### TASK BRIEF
Tally the lines below that contain the word "their", and give only that number.
*** MATERIAL TO PROCESS ***
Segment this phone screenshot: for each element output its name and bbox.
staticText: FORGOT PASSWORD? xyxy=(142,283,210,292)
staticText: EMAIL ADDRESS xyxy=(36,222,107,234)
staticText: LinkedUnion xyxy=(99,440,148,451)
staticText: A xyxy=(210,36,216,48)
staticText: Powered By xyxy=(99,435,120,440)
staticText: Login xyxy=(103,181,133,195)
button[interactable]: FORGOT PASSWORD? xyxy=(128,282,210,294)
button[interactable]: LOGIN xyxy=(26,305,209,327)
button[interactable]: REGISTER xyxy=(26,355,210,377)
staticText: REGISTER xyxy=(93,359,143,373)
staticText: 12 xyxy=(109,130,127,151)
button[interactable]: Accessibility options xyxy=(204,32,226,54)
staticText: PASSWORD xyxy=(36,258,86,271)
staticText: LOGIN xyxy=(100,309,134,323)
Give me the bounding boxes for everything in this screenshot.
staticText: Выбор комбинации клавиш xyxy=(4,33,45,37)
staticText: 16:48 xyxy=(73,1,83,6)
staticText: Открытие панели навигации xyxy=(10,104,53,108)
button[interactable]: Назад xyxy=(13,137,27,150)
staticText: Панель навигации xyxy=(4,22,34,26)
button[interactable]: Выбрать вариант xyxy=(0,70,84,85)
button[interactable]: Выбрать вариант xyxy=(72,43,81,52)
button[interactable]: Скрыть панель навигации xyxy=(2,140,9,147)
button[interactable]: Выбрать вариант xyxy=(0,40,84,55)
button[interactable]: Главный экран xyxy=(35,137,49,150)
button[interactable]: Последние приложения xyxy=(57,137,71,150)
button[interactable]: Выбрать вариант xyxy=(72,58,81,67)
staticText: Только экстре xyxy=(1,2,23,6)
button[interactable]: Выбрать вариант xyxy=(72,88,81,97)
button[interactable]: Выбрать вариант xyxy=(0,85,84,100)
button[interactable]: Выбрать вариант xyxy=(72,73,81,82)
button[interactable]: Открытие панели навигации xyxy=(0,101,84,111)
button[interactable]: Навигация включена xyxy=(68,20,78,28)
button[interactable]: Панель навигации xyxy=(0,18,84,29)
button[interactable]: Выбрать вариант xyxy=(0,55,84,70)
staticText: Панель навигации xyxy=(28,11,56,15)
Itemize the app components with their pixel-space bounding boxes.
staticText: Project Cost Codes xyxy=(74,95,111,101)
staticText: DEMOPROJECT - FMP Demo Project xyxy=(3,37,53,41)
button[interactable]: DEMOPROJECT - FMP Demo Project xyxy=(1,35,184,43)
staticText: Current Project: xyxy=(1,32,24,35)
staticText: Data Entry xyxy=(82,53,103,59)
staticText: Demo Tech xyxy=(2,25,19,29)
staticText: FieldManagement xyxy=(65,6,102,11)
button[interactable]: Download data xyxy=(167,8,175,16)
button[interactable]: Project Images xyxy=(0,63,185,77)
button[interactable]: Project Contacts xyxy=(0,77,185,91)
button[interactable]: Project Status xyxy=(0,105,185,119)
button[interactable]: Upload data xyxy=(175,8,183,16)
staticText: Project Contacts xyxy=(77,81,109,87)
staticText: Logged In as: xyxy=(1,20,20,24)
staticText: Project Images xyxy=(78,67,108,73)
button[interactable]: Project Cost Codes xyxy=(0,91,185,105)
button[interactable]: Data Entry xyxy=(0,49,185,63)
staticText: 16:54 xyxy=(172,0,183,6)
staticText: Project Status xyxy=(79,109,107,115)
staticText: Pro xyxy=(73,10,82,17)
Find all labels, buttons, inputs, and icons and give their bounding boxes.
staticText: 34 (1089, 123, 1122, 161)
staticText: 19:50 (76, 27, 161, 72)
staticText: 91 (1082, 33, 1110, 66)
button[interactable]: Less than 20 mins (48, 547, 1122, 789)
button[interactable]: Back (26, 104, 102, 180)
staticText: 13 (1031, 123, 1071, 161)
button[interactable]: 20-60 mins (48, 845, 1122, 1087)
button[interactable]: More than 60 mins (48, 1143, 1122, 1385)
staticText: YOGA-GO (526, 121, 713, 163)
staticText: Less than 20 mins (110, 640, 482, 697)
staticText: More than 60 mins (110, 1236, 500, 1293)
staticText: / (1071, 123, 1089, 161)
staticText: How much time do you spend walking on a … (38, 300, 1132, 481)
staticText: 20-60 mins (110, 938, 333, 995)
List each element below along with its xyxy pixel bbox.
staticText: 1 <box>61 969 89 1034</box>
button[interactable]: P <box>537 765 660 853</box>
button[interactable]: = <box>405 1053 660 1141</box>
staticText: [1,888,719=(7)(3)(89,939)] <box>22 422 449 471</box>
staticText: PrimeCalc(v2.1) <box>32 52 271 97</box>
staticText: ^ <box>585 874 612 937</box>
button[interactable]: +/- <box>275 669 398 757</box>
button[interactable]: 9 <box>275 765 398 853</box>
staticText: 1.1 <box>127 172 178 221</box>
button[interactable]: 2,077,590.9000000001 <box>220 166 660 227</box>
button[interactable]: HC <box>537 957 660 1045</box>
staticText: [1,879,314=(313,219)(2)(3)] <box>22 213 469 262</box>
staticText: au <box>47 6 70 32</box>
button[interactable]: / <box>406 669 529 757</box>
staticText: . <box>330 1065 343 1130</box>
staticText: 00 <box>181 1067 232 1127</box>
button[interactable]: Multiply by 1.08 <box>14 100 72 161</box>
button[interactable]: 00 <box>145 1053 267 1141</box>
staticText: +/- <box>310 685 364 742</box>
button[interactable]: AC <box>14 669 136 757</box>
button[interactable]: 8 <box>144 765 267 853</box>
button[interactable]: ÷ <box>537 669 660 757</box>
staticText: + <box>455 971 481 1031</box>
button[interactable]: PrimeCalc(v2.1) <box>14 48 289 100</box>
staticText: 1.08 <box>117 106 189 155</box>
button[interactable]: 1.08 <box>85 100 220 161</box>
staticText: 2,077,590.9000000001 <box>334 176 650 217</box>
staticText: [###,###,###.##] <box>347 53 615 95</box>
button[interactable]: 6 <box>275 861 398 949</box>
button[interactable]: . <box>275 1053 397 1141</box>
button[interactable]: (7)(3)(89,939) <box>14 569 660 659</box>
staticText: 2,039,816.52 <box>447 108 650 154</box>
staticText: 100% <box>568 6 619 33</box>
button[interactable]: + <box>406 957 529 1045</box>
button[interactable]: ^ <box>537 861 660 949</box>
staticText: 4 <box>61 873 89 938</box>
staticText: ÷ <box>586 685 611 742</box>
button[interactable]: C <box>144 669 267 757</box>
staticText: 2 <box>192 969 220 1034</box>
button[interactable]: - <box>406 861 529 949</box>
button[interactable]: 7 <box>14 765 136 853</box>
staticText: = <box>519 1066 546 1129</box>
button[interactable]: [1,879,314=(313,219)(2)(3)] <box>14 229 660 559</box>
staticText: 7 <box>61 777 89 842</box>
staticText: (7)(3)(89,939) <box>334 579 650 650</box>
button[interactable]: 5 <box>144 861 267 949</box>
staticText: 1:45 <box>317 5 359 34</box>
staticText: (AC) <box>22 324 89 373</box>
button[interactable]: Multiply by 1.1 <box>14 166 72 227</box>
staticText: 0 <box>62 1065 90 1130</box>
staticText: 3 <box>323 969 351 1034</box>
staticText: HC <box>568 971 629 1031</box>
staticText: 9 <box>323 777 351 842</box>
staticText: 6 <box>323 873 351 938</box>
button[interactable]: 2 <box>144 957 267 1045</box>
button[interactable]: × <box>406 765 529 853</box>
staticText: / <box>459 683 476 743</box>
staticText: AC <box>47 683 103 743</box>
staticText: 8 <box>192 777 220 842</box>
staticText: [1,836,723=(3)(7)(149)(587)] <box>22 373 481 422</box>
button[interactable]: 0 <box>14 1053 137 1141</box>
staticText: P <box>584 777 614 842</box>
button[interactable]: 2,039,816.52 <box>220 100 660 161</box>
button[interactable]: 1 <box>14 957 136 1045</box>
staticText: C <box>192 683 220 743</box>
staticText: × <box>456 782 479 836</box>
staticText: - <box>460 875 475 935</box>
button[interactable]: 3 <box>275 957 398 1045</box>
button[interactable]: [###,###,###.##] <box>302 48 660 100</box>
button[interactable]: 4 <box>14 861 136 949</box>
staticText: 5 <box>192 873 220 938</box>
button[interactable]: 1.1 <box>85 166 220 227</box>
*** End of MATERIAL TO PROCESS ***
### RESULT
2